Here are some of the common fees that lenders collect from personal loan borrowers.
The first common fee is a loan application fee which a borrower has to pay for getting a loan.
The application fee will vary according to the type of loan you are applying for and it’s something that you pay outright and upfront when you submit your loan application.
The loan application fee will also differ among lenders and you can find some lenders who will not collect this fee at all.
Online lenders normally charge a lower loan application fee because their online process skips with the usual expenses that go along traditional paper processing, face-to-face interviews and loan consultations.
Before you pay this fee, check the lender’s credit requirement to see if you would qualify.
Otherwise, you might end up paying a loan application fee to a lender who will automatically reject your application.
You might notice that lenders pin a flat fee on the loan schedule once a year ranging from $100 and more.
This cost covers the costs of maintaining your account with the lender for the duration of the term.
The good news is that not all lenders collect this fee, so by doing some shopping, you can save money by finding a lender without it. If your lender does charge an annual fee, you can still negotiate the amount.
It’s among the long-term costs that lenders can modify, especially if you are already paying other forms of administration fees.
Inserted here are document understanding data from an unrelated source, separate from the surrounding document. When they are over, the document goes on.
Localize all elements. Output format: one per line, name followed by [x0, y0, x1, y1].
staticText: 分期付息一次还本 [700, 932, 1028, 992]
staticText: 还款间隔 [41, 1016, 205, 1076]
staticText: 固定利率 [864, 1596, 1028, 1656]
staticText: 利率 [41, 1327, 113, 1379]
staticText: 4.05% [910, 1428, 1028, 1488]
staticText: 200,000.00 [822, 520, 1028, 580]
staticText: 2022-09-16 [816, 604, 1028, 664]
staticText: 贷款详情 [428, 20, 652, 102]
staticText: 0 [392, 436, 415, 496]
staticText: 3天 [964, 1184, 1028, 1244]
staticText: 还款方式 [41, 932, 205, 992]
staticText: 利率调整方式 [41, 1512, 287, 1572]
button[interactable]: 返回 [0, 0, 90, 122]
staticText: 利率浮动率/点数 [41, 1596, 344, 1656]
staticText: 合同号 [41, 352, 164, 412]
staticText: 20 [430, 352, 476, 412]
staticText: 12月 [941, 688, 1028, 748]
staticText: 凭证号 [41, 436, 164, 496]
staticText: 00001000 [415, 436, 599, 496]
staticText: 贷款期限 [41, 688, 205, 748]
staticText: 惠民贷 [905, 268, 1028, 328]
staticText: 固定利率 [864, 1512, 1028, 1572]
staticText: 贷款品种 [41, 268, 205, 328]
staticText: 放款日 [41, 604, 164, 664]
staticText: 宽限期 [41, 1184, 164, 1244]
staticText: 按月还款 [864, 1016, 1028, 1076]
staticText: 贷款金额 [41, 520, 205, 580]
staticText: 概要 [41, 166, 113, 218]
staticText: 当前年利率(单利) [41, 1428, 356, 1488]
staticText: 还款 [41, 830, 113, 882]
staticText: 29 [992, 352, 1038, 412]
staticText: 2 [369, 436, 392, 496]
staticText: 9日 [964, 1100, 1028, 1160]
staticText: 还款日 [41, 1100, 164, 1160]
Some lenders often work with brokers to execute transactions or provide specialized services, and obviously, these brokers don’t work for free.
Brokers charge brokerage fees for their services such as purchases, sales, consultations, negotiations, and delivery – all or most of which, lenders will pass on to the borrowers.
Brokerage fees are common in many types of industries including financial services, insurance, real estate, and delivery services.
If you apply for a loan that the lender won’t be able to immediately fund, they might charge you an extra commitment cost, believe it or not.
The rationale is this fee should make up on any interest that the lender could be charging to you on the loan amount in the meantime.
If you compute this annually, the fee could set you back about 0.25% to 1.50% of the principal amount.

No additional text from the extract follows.